The loop uses enumerate(nums) so that both the current index and current value are available during iteration.
For every value:
- The code first checks whether the value already exists in the dictionary.
- If it does, the previous index is retrieved.
- The difference between the current index and previous index is computed.
- If that difference is less than or equal to
k, the function immediately returnsTrue.
After the check, the dictionary is updated with the current index. This ensures the dictionary always contains the most recent occurrence of each number.
If the loop finishes without returning True, then no valid nearby duplicate exists, so the function returns False.
Go Solution
func containsNearbyDuplicate(nums []int, k int) bool {
lastSeen := make(map[int]int)
for index, value := range nums {
if previousIndex, exists := lastSeen[value]; exists {
if index-previousIndex <= k {
return true
}
}
lastSeen[value] = index
}
return false
}
The Go implementation follows the same logic as the Python version.

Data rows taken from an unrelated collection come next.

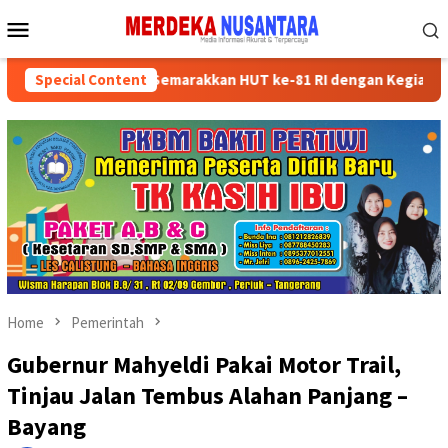
Skip
Mobile
to
Menu
content
an Kader Partai Semarakkan HUT ke-81 RI dengan Kegiatan Sosial
Special Content
Home
Pemerintah
Gubernur Mahyeldi Pakai Motor Trail,
Tinjau Jalan Tembus Alahan Panjang –
Bayang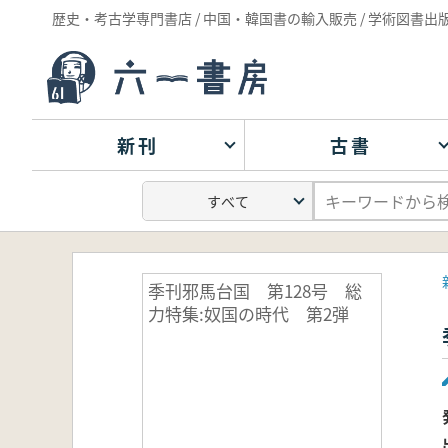
歴史・考古学専門書店 / 中国・韓国書の輸入販売 / 学術図書出
新刊
古書
季刊邪馬台国 第128号 総
力特集:奴国の時代 第2弾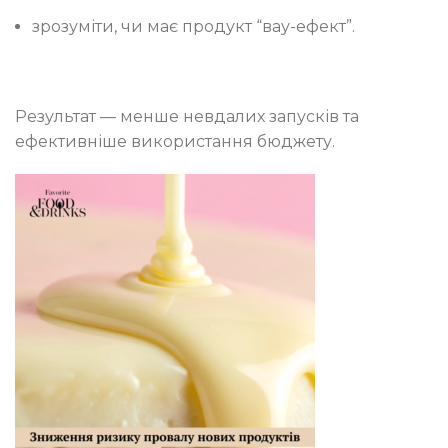
зрозуміти, чи має продукт “вау-ефект”.
Результат — менше невдалих запусків та
ефективніше використання бюджету.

A map[int]int is used to store the most recent index for each value. Go maps return two values during lookup:
value, exists := map[key]
The exists boolean allows us to determine whether the key was already present.
There are no integer overflow concerns because the index differences are well within Go's integer range given the problem constraints.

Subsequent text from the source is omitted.